Smallie Bite: In late March through mid-May, as the water starts to warm up, we go in search of smallmouth bass. The “smallies” will be moving out to the points, getting ready to spawn. The males defend the females, and redds with ferocious tenacity. They will attack anything that comes close to the redds. We use balanced leeches, pond smelt, PMD, BWO, caddis, and midge patterns under a long leader with an indicator (think float and fly). We target the far side of rocky points, where the smallies are heading to spawn. As the water temperatures continue to rise, we start looking for the trout moving in closer to shore and into the coves in search of one of their favorite meals the Hexagenia limbata.
Hex Hatch: From early June to mid-July, the “Hex” hatch starts on the Southwest end of the lake, and continues around the lake to the Northwest shore. This is my favorite time of year on Lake Almanor. The Hexagenia limbata are known as the second largest mayfly in the U.S.A. Bright yellow/golden in color, they grow to be just over an inch. Large rainbows, browns, Chinook salmon, and smallmouth bass come to the shallows to gorge themselves on these bugs. Fishing between 5:00 pm and dark is the best time to target fish during the Hex Hatch. Sunset to dark provides the best opportunities to catch large fish on dries. It is not uncommon to see 10+lb fish rising during the Hex hatch. During the Hex hatch we use Hex nymphs, Hex dries, blood midge, caddis, and pond smelt. Mid-July to September most of the trout head for deeper cooler water or they go to one of the numerous springs located throughout Lake Almanor. During this season we fish midges, balanced leeches, and some pond smelt while waiting for the cooler temperatures of fall to bring the pond smelt hatch.
Floating Pond Smelt/Midge Hatch: During fall (October through November) the fish look for pond smelt, which are congregating in the coves to spawn, so they can fatten up for winter. They work these smelt into bait balls, cutting and slashing through the ball, eating as many pond smelt as they can. There is one last midge hatch during the fall as well. The trout generally follow the food source in Lake Almanor and typically go to where the food is and the water temperatures are cooler.

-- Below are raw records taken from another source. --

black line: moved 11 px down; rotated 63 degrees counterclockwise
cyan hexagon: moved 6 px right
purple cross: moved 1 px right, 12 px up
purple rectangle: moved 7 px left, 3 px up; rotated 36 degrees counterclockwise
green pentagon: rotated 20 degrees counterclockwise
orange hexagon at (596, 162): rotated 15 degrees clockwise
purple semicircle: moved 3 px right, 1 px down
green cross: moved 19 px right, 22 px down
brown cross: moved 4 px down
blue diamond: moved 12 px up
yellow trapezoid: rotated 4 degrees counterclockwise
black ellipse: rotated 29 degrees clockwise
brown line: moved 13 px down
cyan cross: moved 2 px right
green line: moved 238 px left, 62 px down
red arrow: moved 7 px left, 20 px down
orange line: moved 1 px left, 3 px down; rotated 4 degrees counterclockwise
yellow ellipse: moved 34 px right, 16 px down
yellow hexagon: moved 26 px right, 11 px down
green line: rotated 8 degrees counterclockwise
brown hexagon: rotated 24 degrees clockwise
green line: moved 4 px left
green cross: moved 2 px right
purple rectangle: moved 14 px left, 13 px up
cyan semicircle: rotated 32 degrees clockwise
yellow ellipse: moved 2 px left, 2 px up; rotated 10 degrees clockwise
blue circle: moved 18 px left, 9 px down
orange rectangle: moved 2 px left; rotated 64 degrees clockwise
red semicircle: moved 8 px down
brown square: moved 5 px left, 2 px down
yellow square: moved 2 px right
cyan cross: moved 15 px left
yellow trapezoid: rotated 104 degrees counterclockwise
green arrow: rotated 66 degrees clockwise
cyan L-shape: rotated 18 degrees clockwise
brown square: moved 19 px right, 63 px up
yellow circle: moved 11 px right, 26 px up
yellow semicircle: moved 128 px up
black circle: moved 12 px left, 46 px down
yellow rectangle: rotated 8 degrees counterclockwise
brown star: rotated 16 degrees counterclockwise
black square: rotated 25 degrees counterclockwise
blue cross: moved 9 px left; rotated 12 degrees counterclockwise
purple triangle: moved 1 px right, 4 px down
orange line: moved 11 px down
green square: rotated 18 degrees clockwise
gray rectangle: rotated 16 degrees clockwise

We use a wide variety of tactics on the lakes, depending on the time of year and how the fish are behaving. We use 9’ to 9’6” moderate to moderate fast action, #6 weight rods. We use type 3/4 sinking lines, type 2 sink or intermediate sinking, and midge tip lines. We use floating lines with dry flies and long leaders with indicators. I typically have one of each rigged up and ready to go. We fish from either the boat or pontoon/float tubes (depending on the time of year).